The glistening patches of water didn’t do anything very different than the darker water patches. They didn’t “force” themselves to sparkle, they simply reflected the light above.
The shining water showed me it was up to us as humans to simply reflect the light, connectedness, and power that is within our intuition or spirit at all times.
We don’t need to go out into the world “forcing” things to happen.
We simply need to share our light, and in doing so we naturally harness the power within ourselves to live to our fullest potential.
No striving. No ego. Just reflecting the peace and presence that is within ourselves at all times.
For a while, I thought this was the entire lesson the water had to teach me. But a while back I gleaned a new understanding from this water metaphor and how it relates to controlling others.
While Mr. Lively and I took Franklin on a morning walk, we saw a man standing in front of the water sparkles. At first, I thought he was practicing Tai Chi, but I soon realized he was actually practicing his boxing skills.
Seeing this man punching the air in the direction of the water sparkles immediately reminded me of what our egos look like when it they force things to happen without consulting our deeper intuition for advice.
It looked difficult and ultimately pointless. The man by the water, in my water sparkle metaphor, was completely unproductive. He was simply wasting time trying to “make something happen.”

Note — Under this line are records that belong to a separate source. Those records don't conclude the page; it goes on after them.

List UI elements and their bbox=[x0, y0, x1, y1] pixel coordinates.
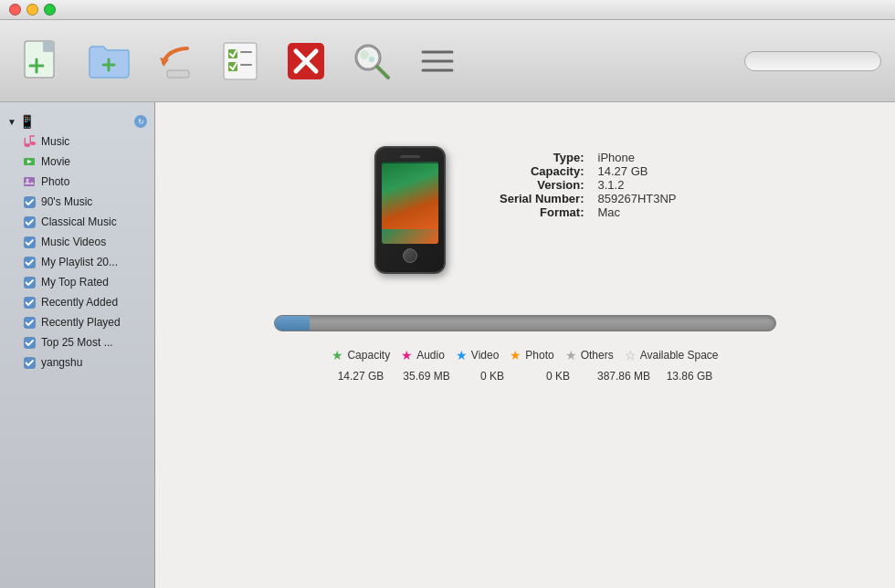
storage-value: 387.86 MB bbox=[596, 370, 651, 383]
legend-label: Video bbox=[471, 349, 499, 362]
add-file-button[interactable] bbox=[14, 32, 72, 90]
svg-rect-1 bbox=[43, 41, 54, 52]
svg-rect-31 bbox=[30, 136, 32, 144]
storage-values: 14.27 GB35.69 MB0 KB0 KB387.86 MB13.86 G… bbox=[274, 370, 776, 383]
sidebar-item[interactable]: 90's Music bbox=[0, 192, 154, 212]
detail-label: Type: bbox=[493, 151, 584, 164]
sidebar-item-icon bbox=[22, 275, 37, 289]
detail-label: Capacity: bbox=[493, 164, 584, 178]
window-controls[interactable] bbox=[9, 4, 56, 16]
sidebar: ▼ 📱 ↻ MusicMoviePhoto90's MusicClassical… bbox=[0, 102, 155, 588]
iphone-speaker bbox=[400, 155, 420, 158]
detail-value: iPhone bbox=[598, 151, 635, 164]
add-folder-button[interactable] bbox=[79, 32, 138, 90]
legend-item: ☆Available Space bbox=[625, 348, 719, 362]
sidebar-item[interactable]: yangshu bbox=[0, 352, 154, 373]
legend-label: Audio bbox=[416, 349, 445, 362]
sidebar-item-label: Top 25 Most ... bbox=[41, 336, 113, 349]
delete-button[interactable] bbox=[277, 32, 335, 90]
sidebar-item[interactable]: Classical Music bbox=[0, 212, 154, 232]
iphone-icon: 📱 bbox=[19, 114, 35, 129]
sidebar-item-icon bbox=[22, 235, 37, 249]
expand-arrow: ▼ bbox=[7, 117, 16, 127]
iphone-home-button bbox=[403, 248, 417, 263]
sidebar-item-icon bbox=[22, 355, 37, 370]
sidebar-item-icon bbox=[22, 134, 37, 149]
storage-value: 14.27 GB bbox=[333, 370, 388, 383]
storage-legend: ★Capacity★Audio★Video★Photo★Others☆Avail… bbox=[274, 348, 776, 362]
sidebar-item-icon bbox=[22, 335, 37, 350]
svg-rect-36 bbox=[24, 177, 35, 186]
storage-value: 0 KB bbox=[465, 370, 520, 383]
storage-value: 13.86 GB bbox=[662, 370, 717, 383]
list-view-button[interactable] bbox=[408, 32, 467, 90]
sidebar-item[interactable]: Top 25 Most ... bbox=[0, 332, 154, 352]
legend-star: ☆ bbox=[625, 348, 637, 362]
sidebar-item-label: yangshu bbox=[41, 356, 82, 369]
legend-item: ★Others bbox=[565, 348, 614, 362]
sidebar-item[interactable]: Recently Played bbox=[0, 312, 154, 332]
detail-label: Version: bbox=[493, 178, 584, 192]
svg-point-24 bbox=[369, 57, 374, 62]
legend-star: ★ bbox=[332, 348, 343, 362]
search-input[interactable] bbox=[744, 51, 881, 71]
transfer-button[interactable] bbox=[145, 32, 204, 90]
legend-star: ★ bbox=[565, 348, 577, 362]
storage-bar bbox=[274, 315, 776, 331]
sidebar-item-label: Recently Played bbox=[41, 316, 121, 329]
close-button[interactable] bbox=[9, 4, 21, 16]
maximize-button[interactable] bbox=[44, 4, 56, 16]
sidebar-item-label: Music bbox=[41, 135, 69, 148]
sidebar-item-label: Classical Music bbox=[41, 215, 117, 228]
sidebar-item-icon bbox=[22, 255, 37, 269]
detail-row: Type:iPhone bbox=[493, 151, 677, 164]
sidebar-item-icon bbox=[22, 315, 37, 330]
sidebar-item[interactable]: Movie bbox=[0, 152, 154, 172]
legend-item: ★Video bbox=[456, 348, 499, 362]
sidebar-item-icon bbox=[22, 295, 37, 310]
svg-rect-32 bbox=[25, 138, 26, 146]
sidebar-item-icon bbox=[22, 174, 37, 189]
sidebar-item[interactable]: Music bbox=[0, 131, 154, 152]
svg-marker-6 bbox=[160, 58, 169, 67]
legend-item: ★Capacity bbox=[332, 348, 390, 362]
sidebar-item-label: Music Videos bbox=[41, 236, 106, 248]
minimize-button[interactable] bbox=[26, 4, 38, 16]
sidebar-item-label: My Playlist 20... bbox=[41, 256, 118, 268]
detail-label: Serial Number: bbox=[493, 192, 584, 205]
sidebar-item[interactable]: Photo bbox=[0, 172, 154, 192]
detail-row: Version:3.1.2 bbox=[493, 178, 677, 192]
detail-row: Capacity:14.27 GB bbox=[493, 164, 677, 178]
detail-row: Serial Number:859267HT3NP bbox=[493, 192, 677, 205]
sync-icon: ↻ bbox=[134, 115, 147, 128]
sidebar-header bbox=[0, 102, 154, 111]
sidebar-device[interactable]: ▼ 📱 ↻ bbox=[0, 111, 154, 131]
legend-label: Available Space bbox=[640, 349, 719, 362]
detail-value: 859267HT3NP bbox=[598, 192, 677, 205]
sidebar-item[interactable]: Recently Added bbox=[0, 292, 154, 312]
legend-label: Photo bbox=[525, 349, 553, 362]
search-media-button[interactable] bbox=[342, 32, 401, 90]
svg-point-23 bbox=[360, 50, 369, 59]
legend-item: ★Audio bbox=[401, 348, 445, 362]
sidebar-item[interactable]: Music Videos bbox=[0, 232, 154, 252]
sidebar-item[interactable]: My Top Rated bbox=[0, 272, 154, 292]
detail-value: Mac bbox=[598, 205, 621, 219]
sidebar-item-label: Photo bbox=[41, 175, 69, 188]
title-bar bbox=[0, 0, 895, 20]
iphone-screen bbox=[382, 162, 438, 244]
sidebar-item[interactable]: My Playlist 20... bbox=[0, 252, 154, 272]
device-info-section: Type:iPhoneCapacity:14.27 GBVersion:3.1.… bbox=[374, 146, 677, 274]
storage-section: ★Capacity★Audio★Video★Photo★Others☆Avail… bbox=[274, 315, 776, 383]
sidebar-items-container: MusicMoviePhoto90's MusicClassical Music… bbox=[0, 131, 154, 373]
storage-bar-fill bbox=[275, 316, 310, 331]
detail-value: 14.27 GB bbox=[598, 164, 648, 178]
select-all-button[interactable] bbox=[211, 32, 269, 90]
legend-star: ★ bbox=[510, 348, 521, 362]
sidebar-item-icon bbox=[22, 215, 37, 229]
storage-value: 0 KB bbox=[531, 370, 585, 383]
detail-label: Format: bbox=[493, 205, 584, 219]
sidebar-item-label: My Top Rated bbox=[41, 276, 109, 289]
sidebar-item-icon bbox=[22, 194, 37, 209]
iphone-image bbox=[374, 146, 457, 274]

At first, I thought this was the end of the metaphor. But then I got another lesson about that boxer that directly related to my own life.
Though I am well-meaning, I used to have the tendency to try to help people in my personal life (okay, let’s be real, I’m talking about Mr. Lively here) so strongly that it can sometimes border on controlling.
If I have a suggestion that might help him “sparkle” in some area of his life, I can get pushy and/or frustrated when he doesn’t follow my suggestions.
Do I come from a good place? Yes, at least in the beginning.
I truly do want to help him in any possible way that I can, but that doesn’t mean that I can force him to do anything that might help him in some area of his life.
In reality, that boxer punching at the water is what I look like when I’m putting too much emphasis on what I think he should, or shouldn’t do, in some part of his life.
I keep thinking that if I tell him what I think he should do long enough, that he’ll realize I’m right and just do it. But really, I’ve just separated myself from the water by going on land and punching the air.
A completely useless action when it comes to making water sparkle in this scenario!
Instead, I would be better off staying in the water and sparkling myself. Sure, I can make suggestions. But more importantly, I need to simply model what I suggest and let him figure out – at his own pace – what is best.
Punching the air to make the water sparkle is as ridiculous as trying to force someone we love to do what we think they should do.